WHAT TO DO :: The required result is each line of the entries below containing the string "logo".

○ ○ ○ ○

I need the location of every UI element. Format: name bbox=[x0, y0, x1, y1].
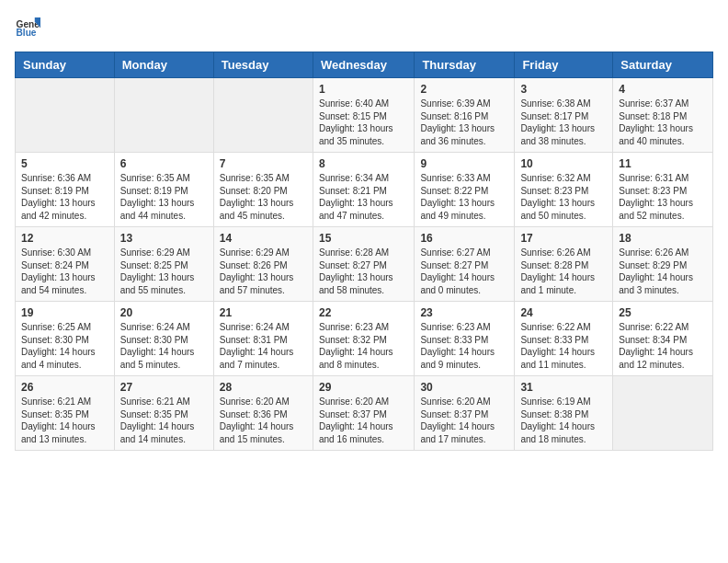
svg-text:Blue: Blue bbox=[17, 28, 37, 38]
calendar-week-2: 5Sunrise: 6:36 AM Sunset: 8:19 PM Daylig… bbox=[16, 153, 713, 227]
day-number: 20 bbox=[120, 306, 208, 319]
calendar-cell: 15Sunrise: 6:28 AM Sunset: 8:27 PM Dayli… bbox=[313, 227, 414, 302]
day-info: Sunrise: 6:22 AM Sunset: 8:34 PM Dayligh… bbox=[619, 321, 707, 371]
day-number: 30 bbox=[420, 381, 508, 394]
day-number: 1 bbox=[319, 83, 408, 96]
day-info: Sunrise: 6:24 AM Sunset: 8:31 PM Dayligh… bbox=[220, 321, 307, 371]
day-number: 15 bbox=[319, 232, 408, 245]
day-number: 25 bbox=[619, 306, 707, 319]
calendar-week-4: 19Sunrise: 6:25 AM Sunset: 8:30 PM Dayli… bbox=[16, 302, 713, 376]
calendar-cell: 27Sunrise: 6:21 AM Sunset: 8:35 PM Dayli… bbox=[114, 376, 213, 451]
day-info: Sunrise: 6:20 AM Sunset: 8:36 PM Dayligh… bbox=[220, 396, 307, 445]
day-number: 3 bbox=[520, 83, 607, 96]
day-number: 28 bbox=[220, 381, 307, 394]
day-info: Sunrise: 6:31 AM Sunset: 8:23 PM Dayligh… bbox=[619, 172, 707, 222]
day-info: Sunrise: 6:23 AM Sunset: 8:33 PM Dayligh… bbox=[420, 321, 508, 371]
day-number: 17 bbox=[520, 232, 607, 245]
day-number: 4 bbox=[619, 83, 707, 96]
calendar-cell: 26Sunrise: 6:21 AM Sunset: 8:35 PM Dayli… bbox=[16, 376, 115, 451]
day-number: 18 bbox=[619, 232, 707, 245]
calendar-week-1: 1Sunrise: 6:40 AM Sunset: 8:15 PM Daylig… bbox=[16, 78, 713, 153]
day-info: Sunrise: 6:26 AM Sunset: 8:29 PM Dayligh… bbox=[619, 247, 707, 296]
calendar-cell: 5Sunrise: 6:36 AM Sunset: 8:19 PM Daylig… bbox=[16, 153, 115, 227]
calendar-table: SundayMondayTuesdayWednesdayThursdayFrid… bbox=[15, 52, 713, 451]
day-info: Sunrise: 6:39 AM Sunset: 8:16 PM Dayligh… bbox=[420, 98, 508, 147]
day-number: 27 bbox=[120, 381, 208, 394]
day-number: 21 bbox=[220, 306, 307, 319]
day-number: 23 bbox=[420, 306, 508, 319]
calendar-cell: 18Sunrise: 6:26 AM Sunset: 8:29 PM Dayli… bbox=[613, 227, 713, 302]
day-info: Sunrise: 6:37 AM Sunset: 8:18 PM Dayligh… bbox=[619, 98, 707, 147]
calendar-cell: 3Sunrise: 6:38 AM Sunset: 8:17 PM Daylig… bbox=[515, 78, 613, 153]
day-number: 31 bbox=[520, 381, 607, 394]
day-info: Sunrise: 6:40 AM Sunset: 8:15 PM Dayligh… bbox=[319, 98, 408, 147]
calendar-cell: 6Sunrise: 6:35 AM Sunset: 8:19 PM Daylig… bbox=[114, 153, 213, 227]
calendar-cell: 23Sunrise: 6:23 AM Sunset: 8:33 PM Dayli… bbox=[415, 302, 515, 376]
day-info: Sunrise: 6:22 AM Sunset: 8:33 PM Dayligh… bbox=[520, 321, 607, 371]
day-number: 6 bbox=[120, 157, 208, 170]
weekday-header-tuesday: Tuesday bbox=[213, 52, 313, 78]
day-number: 14 bbox=[220, 232, 307, 245]
day-number: 16 bbox=[420, 232, 508, 245]
day-info: Sunrise: 6:21 AM Sunset: 8:35 PM Dayligh… bbox=[21, 396, 108, 445]
day-number: 10 bbox=[520, 157, 607, 170]
day-number: 9 bbox=[420, 157, 508, 170]
calendar-cell bbox=[16, 78, 115, 153]
day-info: Sunrise: 6:20 AM Sunset: 8:37 PM Dayligh… bbox=[319, 396, 408, 445]
calendar-cell: 19Sunrise: 6:25 AM Sunset: 8:30 PM Dayli… bbox=[16, 302, 115, 376]
day-info: Sunrise: 6:34 AM Sunset: 8:21 PM Dayligh… bbox=[319, 172, 408, 222]
day-info: Sunrise: 6:36 AM Sunset: 8:19 PM Dayligh… bbox=[21, 172, 108, 222]
day-number: 29 bbox=[319, 381, 408, 394]
calendar-cell: 25Sunrise: 6:22 AM Sunset: 8:34 PM Dayli… bbox=[613, 302, 713, 376]
day-info: Sunrise: 6:33 AM Sunset: 8:22 PM Dayligh… bbox=[420, 172, 508, 222]
logo-icon: General Blue bbox=[15, 15, 40, 40]
day-number: 19 bbox=[21, 306, 108, 319]
day-number: 8 bbox=[319, 157, 408, 170]
weekday-header-saturday: Saturday bbox=[613, 52, 713, 78]
weekday-header-sunday: Sunday bbox=[16, 52, 115, 78]
calendar-cell: 9Sunrise: 6:33 AM Sunset: 8:22 PM Daylig… bbox=[415, 153, 515, 227]
day-info: Sunrise: 6:24 AM Sunset: 8:30 PM Dayligh… bbox=[120, 321, 208, 371]
day-info: Sunrise: 6:35 AM Sunset: 8:20 PM Dayligh… bbox=[220, 172, 307, 222]
day-number: 2 bbox=[420, 83, 508, 96]
page-header: General Blue bbox=[15, 15, 713, 40]
calendar-cell bbox=[213, 78, 313, 153]
calendar-cell: 17Sunrise: 6:26 AM Sunset: 8:28 PM Dayli… bbox=[515, 227, 613, 302]
day-info: Sunrise: 6:32 AM Sunset: 8:23 PM Dayligh… bbox=[520, 172, 607, 222]
day-number: 26 bbox=[21, 381, 108, 394]
day-info: Sunrise: 6:23 AM Sunset: 8:32 PM Dayligh… bbox=[319, 321, 408, 371]
day-number: 12 bbox=[21, 232, 108, 245]
weekday-header-wednesday: Wednesday bbox=[313, 52, 414, 78]
day-info: Sunrise: 6:25 AM Sunset: 8:30 PM Dayligh… bbox=[21, 321, 108, 371]
logo: General Blue bbox=[15, 15, 44, 40]
day-info: Sunrise: 6:29 AM Sunset: 8:26 PM Dayligh… bbox=[220, 247, 307, 296]
weekday-header-thursday: Thursday bbox=[415, 52, 515, 78]
day-info: Sunrise: 6:19 AM Sunset: 8:38 PM Dayligh… bbox=[520, 396, 607, 445]
day-info: Sunrise: 6:27 AM Sunset: 8:27 PM Dayligh… bbox=[420, 247, 508, 296]
calendar-cell: 12Sunrise: 6:30 AM Sunset: 8:24 PM Dayli… bbox=[16, 227, 115, 302]
day-number: 11 bbox=[619, 157, 707, 170]
calendar-cell: 16Sunrise: 6:27 AM Sunset: 8:27 PM Dayli… bbox=[415, 227, 515, 302]
calendar-cell: 24Sunrise: 6:22 AM Sunset: 8:33 PM Dayli… bbox=[515, 302, 613, 376]
calendar-cell bbox=[114, 78, 213, 153]
calendar-cell: 10Sunrise: 6:32 AM Sunset: 8:23 PM Dayli… bbox=[515, 153, 613, 227]
day-number: 22 bbox=[319, 306, 408, 319]
calendar-cell: 7Sunrise: 6:35 AM Sunset: 8:20 PM Daylig… bbox=[213, 153, 313, 227]
day-info: Sunrise: 6:28 AM Sunset: 8:27 PM Dayligh… bbox=[319, 247, 408, 296]
calendar-cell: 30Sunrise: 6:20 AM Sunset: 8:37 PM Dayli… bbox=[415, 376, 515, 451]
day-number: 13 bbox=[120, 232, 208, 245]
calendar-cell: 29Sunrise: 6:20 AM Sunset: 8:37 PM Dayli… bbox=[313, 376, 414, 451]
calendar-cell: 31Sunrise: 6:19 AM Sunset: 8:38 PM Dayli… bbox=[515, 376, 613, 451]
calendar-cell: 22Sunrise: 6:23 AM Sunset: 8:32 PM Dayli… bbox=[313, 302, 414, 376]
day-info: Sunrise: 6:38 AM Sunset: 8:17 PM Dayligh… bbox=[520, 98, 607, 147]
calendar-cell: 20Sunrise: 6:24 AM Sunset: 8:30 PM Dayli… bbox=[114, 302, 213, 376]
calendar-cell: 28Sunrise: 6:20 AM Sunset: 8:36 PM Dayli… bbox=[213, 376, 313, 451]
calendar-cell bbox=[613, 376, 713, 451]
day-number: 7 bbox=[220, 157, 307, 170]
calendar-cell: 21Sunrise: 6:24 AM Sunset: 8:31 PM Dayli… bbox=[213, 302, 313, 376]
calendar-cell: 2Sunrise: 6:39 AM Sunset: 8:16 PM Daylig… bbox=[415, 78, 515, 153]
calendar-cell: 11Sunrise: 6:31 AM Sunset: 8:23 PM Dayli… bbox=[613, 153, 713, 227]
weekday-header-monday: Monday bbox=[114, 52, 213, 78]
day-info: Sunrise: 6:21 AM Sunset: 8:35 PM Dayligh… bbox=[120, 396, 208, 445]
calendar-week-5: 26Sunrise: 6:21 AM Sunset: 8:35 PM Dayli… bbox=[16, 376, 713, 451]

○ ○ ○ ○

RESULT BELOW ::
logo-icon: General Blue bbox=[15, 15, 40, 40]
logo: General Blue bbox=[15, 15, 44, 40]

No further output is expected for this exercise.